Присутствие Толстого в русской жизни и русской культуре начала XX века для Гершензона стало фактом его интимной духовной жизни.

* * *

Статьи постепенно прорастали в книги. Первым книжным годом стал 1907 год, когда вышли в свет две монографии Гершензона – «История молодой России» и «П.Я. Чаадаев. Жизнь и мышление»

. Обе работы были плодом многолетних штудий, в каждой из них использовались новонайденные материалы. В каждой из книг – неожиданное открытие.

Одним из таких открытий оказалась удивительная судьба русского писателя и ученого Владимира Печерина, ставшего католическим монахом. В 1885 году, после его смерти и согласно завещанию, в Россию возвратилось несколько ящиков с книгами и рукописями B.C. Печерина. А в 1904 году это любопытное наследие обнаружил М. Гершензон, работая в библиотеке Московского университета. В письме к родным от 15 апреля 1904 года он сообщает: «Я писал вам, что нашел материалы для Печерина. Именно оказалось, что он завещал свою библиотеку здешней университетской библиотеке и что вместе с книгами была получена из ирландского монастыря, где он умер, папка с письмами»
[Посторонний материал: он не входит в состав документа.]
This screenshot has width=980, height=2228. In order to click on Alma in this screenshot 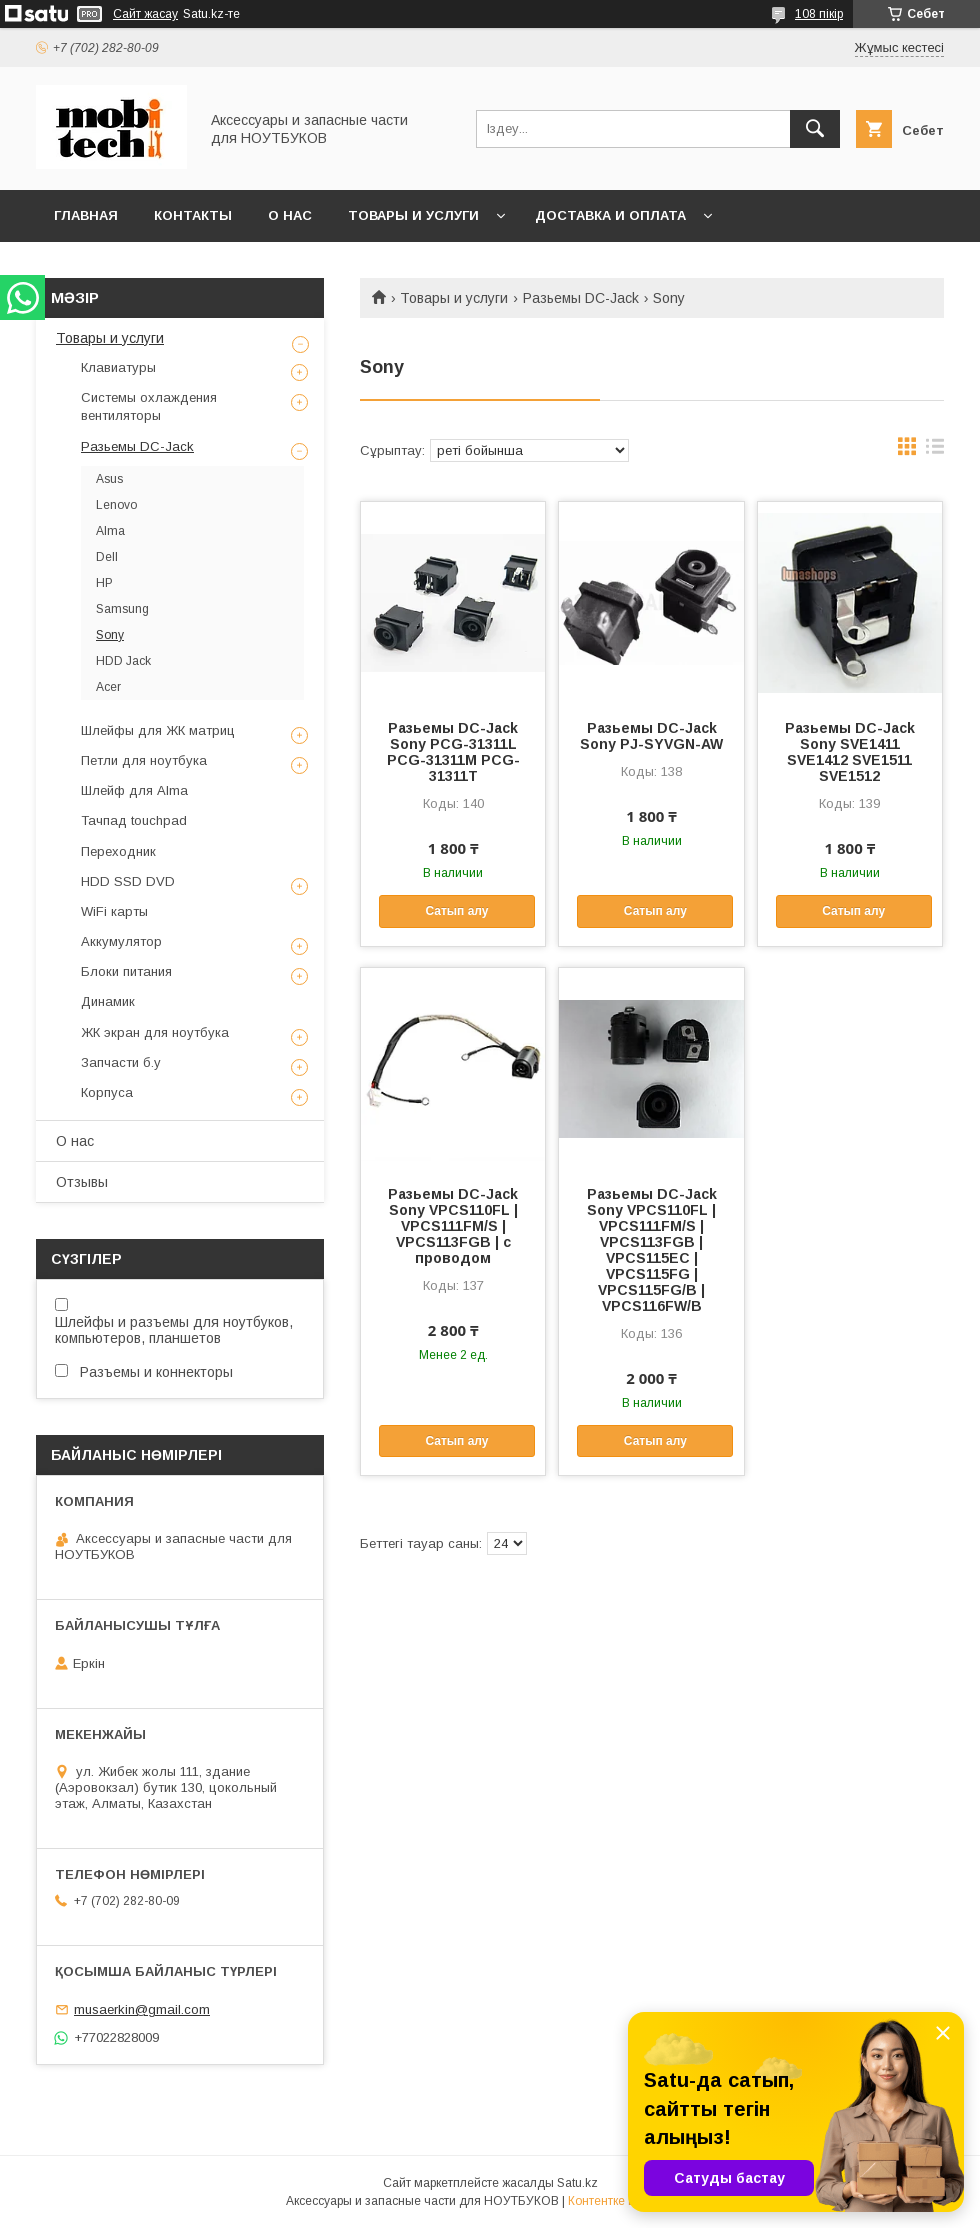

. На полях книг остались многочисленные пометы, и Гершензон принимается за их тщательное изучение: «И вот я просматриваю одну за другою его книги, страница за страницей, и выписываю его пометки»

. «Пометки» складывались в дневник, потаенную летопись духа человека, сохранившего под монашеской рясой восторженные и даже бунтарские идеалы своей молодости. На основании писем Гершензону удалось атрибутировать Печерину ряд стихотворений и статей, опубликованных еще в 30-е годы. Судьба монаха ордена редемптористов, пламенного проповедника, отрекшегося от блестяще начатой карьеры, от родины, друзей и родных во имя поиска истины и веры, предстала в работах Гершензона как одна из наиболее ярких и потому показательных. Чуть позднее, в 1910 году, исследователь развернет свой рассказ о Печерине в отдельную книгу «Жизнь B.C. Печерина». Его жизнь органично вписалась в историю «молодой России», питавшейся, по мысли Гершензона, одним источником – идеями утопического социализма, романтической экзальтацией и острым чувством своего избранничества. Таков был общий психологический тип «людей сороковых годов», проявившийся в каждом из них по-своему, как индивидуальная трагедия духа.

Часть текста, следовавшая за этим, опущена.